El derecho Junior Guerra volvió a brillar, esta vez el sábado, al lanzar 7.0 entradas en blanco para encaminar el triunfo de Navegantes del Magallanes 3-1 sobre Tigres de Aragua en el Estadio José Pérez Colmenares de Maracay, quizás en el mejor juego del circuito esta temporada. Uno, además, que cortó en dos la racha de derrotas del Buque y alargó a cinco la de los aragüeños.

Para Guerra fue su primera apertura de al menos 7.0 episodios sin permitir carreras en ronda eliminatoria de la LVBP desde el 19 de noviembre de 2017, cuando tuvo idéntica actuación, precisamente, contra los bengalíes, pero en el Estadio Universitario, con el uniforme de los Tiburones de La Guaira.

Aquel año, en abril, el serpentinero vivió lo que pudiera ser el mejor momento cumbre de su trayectoria, al ser el abridor del Opening Day con los Cerveceros de Milwaukee.

No obstante, en la actualidad, vive una especie de segundo aire, al apuntarse su quinta victoria de la campaña, una cifra que no alcanzaba un iniciador de 39 años de edad o más en la LVBP desde Giovanni Carrara, en la lejana 2007-2008, de acuerdo con el motor de búsqueda de Pelota Binaria.

“Para esto trabajé. Me reencontré con Antonio Balleste (jefe de trainers de Magallanes), quien ha sido un gran apoyo para mi carrera después de la recuperación de la Tommy John”, recordó Junior Guerra a Efraín Zavarce para la transmisión de IVC Networks, luego del compromiso. “También, por supuesto, tanto la defensiva como la ofensiva me han ayudado.
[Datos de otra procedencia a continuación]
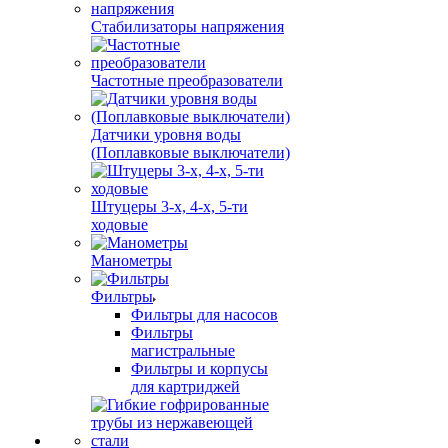
Стабилизаторы напряжения
Частотные преобразователи
Датчики уровня воды
(Поплавковые выключатели)
Штуцеры 3-х, 4-х, 5-ти
ходовые
Манометры
Фильтры
Фильтры для насосов
Фильтры
магистральные
Фильтры и корпусы
для картриджей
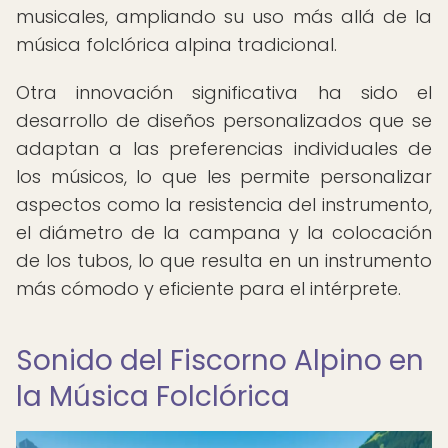
musicales, ampliando su uso más allá de la
música folclórica alpina tradicional.
Otra innovación significativa ha sido el
desarrollo de diseños personalizados que se
adaptan a las preferencias individuales de
los músicos, lo que les permite personalizar
aspectos como la resistencia del instrumento,
el diámetro de la campana y la colocación
de los tubos, lo que resulta en un instrumento
más cómodo y eficiente para el intérprete.
Sonido del Fiscorno Alpino en
la Música Folclórica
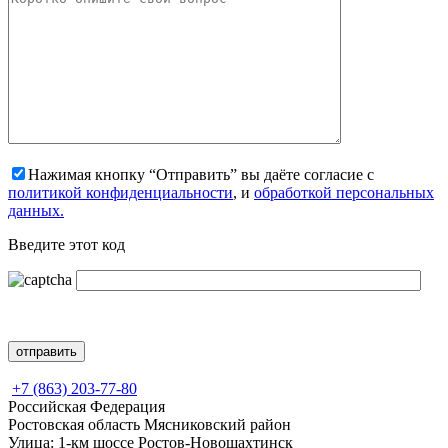
Нажимая кнопку “Отправить” вы даёте согласие с
политикой конфиденциальности
, и
обработкой персональных
данных.
Введите этот код
+7 (863) 203-77-80
Российская Федерация
Ростовская область Мясниковский район
Улица: 1-км шоссе Ростов-Новошахтинск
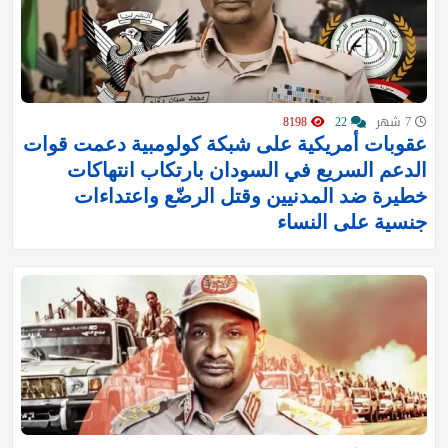
7 شهر
22
8198
عقوبات أمريكية على شبكة كولومبية دعمت قوات
الدعم السريع في السودان بارتكاب انتهاكات
خطيرة ضد المدنيين وقتل الرضّع واعتداءات
جنسية على النساء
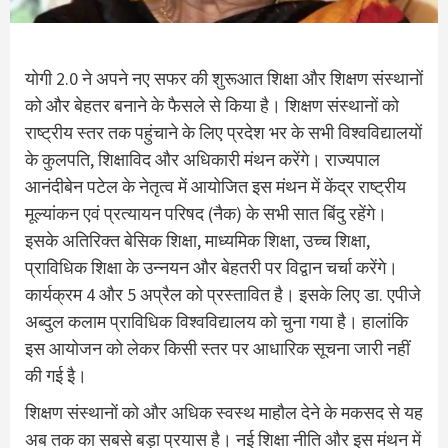
योगी 2.0 ने अपने नए सफर की शुरूआत शिक्षा और शिक्षण संस्थानों
को और बेहतर बनाने के फैसले से किया है। शिक्षण संस्थानों काे
राष्ट्रीय स्तर तक पहुंचाने के लिए प्रदेश भर के सभी विश्वविद्यालयों
के कुलपति, शिक्षाविद और अधिकारी मंथन करेंगे। राज्यपाल
आनंदीबेन पटेल के नेतृत्व में आयोजित इस मंथन में केंद्र राष्ट्रीय
मूल्यांकन एवं प्रत्यायन परिषद (नैक) के सभी सात बिंदु रहेंगे।
इसके अतिरिक्त बेसिक शिक्षा, माध्यमिक शिक्षा, उच्च शिक्षा,
प्राविधिक शिक्षा के उन्नयन और बेहतरी पर विद्वान चर्चा करेंगे।
कार्यक्रम 4 और 5 अप्रैल को प्रस्तावित है। इसके लिए डा. एपीजे
अब्दुल कलाम प्राविधिक विश्वविद्यालय को चुना गया है। हालांकि
इस आयोजन को लेकर किसी स्तर पर आधारिक सूचना जारी नहीं
की गई इै।
शिक्षण संस्थानाें को और अधिक स्वस्थ माहौल देने के मकसद से यह
अब तक का सबसे बड़ा प्रयास है। नई शिक्षा नीति और इस मंथन में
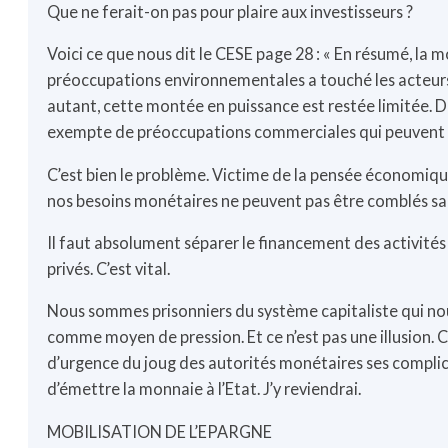
Que ne ferait-on pas pour plaire aux investisseurs ?
Voici ce que nous dit le CESE page 28 : « En résumé, la
préoccupations environnementales a touché les acteurs 
autant, cette montée en puissance est restée limitée. De 
exempte de préoccupations commerciales qui peuvent e
C’est bien le problème. Victime de la pensée économique
nos besoins monétaires ne peuvent pas être comblés sa
Il faut absolument séparer le financement des activités 
privés. C’est vital.
Nous sommes prisonniers du système capitaliste qui no
comme moyen de pression. Et ce n’est pas une illusion. C’
d’urgence du joug des autorités monétaires ses complice
d’émettre la monnaie à l’Etat. J’y reviendrai.
MOBILISATION DE L’EPARGNE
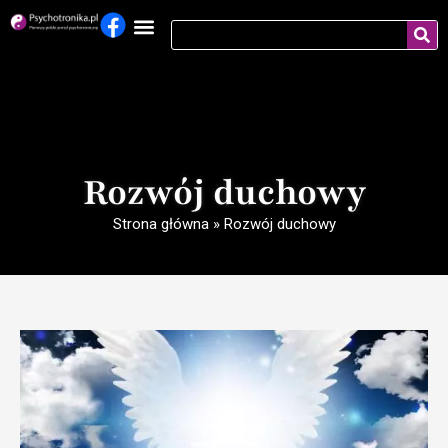
Rozwój duchowy
Strona główna
»
Rozwój duchowy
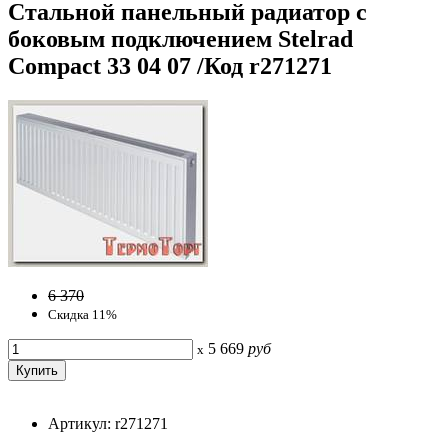
Стальной панельный радиатор с
боковым подключением Stelrad
Compact 33 04 07 /Код r271271
6 370
Скидка 11%
5 669
руб
x
Артикул: r271271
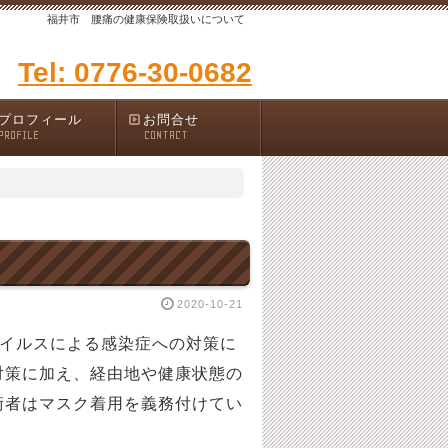
福井市 腰痛の健康保険取扱いについて
Tel: 0776-30-0682
プロフィール
お問合せ
PROFILE
CONTACT
2020-10-21
ウイルスによる感染症への対策に
対策に加え、経由地や健康状態の
術者はマスク着用を義務付けてい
Sin eso, no sería posible una buena temporada”.

EL RESPALDO

Guerra contó con el apoyo al campo de sus compañeros en varias oportunidades. Una de ellas la protagonizó el inicialista Renato Núñez cuando arriesgó el físico para capturar un elevado en terreno de foul en el séptimo capítulo, cuando la pizarra seguía 0-0 y corría en la intermedia Eduardo Escobar, el primer jugador que le pasó del primer cojín en la noche al tirador.

Pero hubo otra jugada, incluso más capital, con Carlos Rodríguez en el foco, un inning antes.

Rodríguez le robó un jonrón solitario a Odúbel Herrera en el jardín central, con un salto atlético que recordó, una vez más, a su ídolo Endy Chávez.

Magallanes (17-14), tras el lauro, ascendió al segundo lugar de la tabla de clasificación porque Águilas del Zulia perdió su careo de la jornada. Y el domingo, los carabobeños cerrarán la séptima semana del calendario regular ante Tiburones, en Valencia, con Cristofer Ogando como abridor.

“Nosotros no hemos bajado la cabeza nunca, incluso en los anteriores dos días donde no salieron muy bien las cosas”, mencionó Aparicio. “Hoy fue un juego apretado, muy bueno, que nos demuestra que no es necesario salir con la intención de hacer 10 o 20 carreras. También podemos ganar los encuentros chiquitos, haciendo las pequeñas cosas”.

Tigres (14-16), por su parte, bajó hasta el sexto escalón. Seguirán en casa para recibir a Cardenales de Lara, con José Enrique Martínez como iniciador.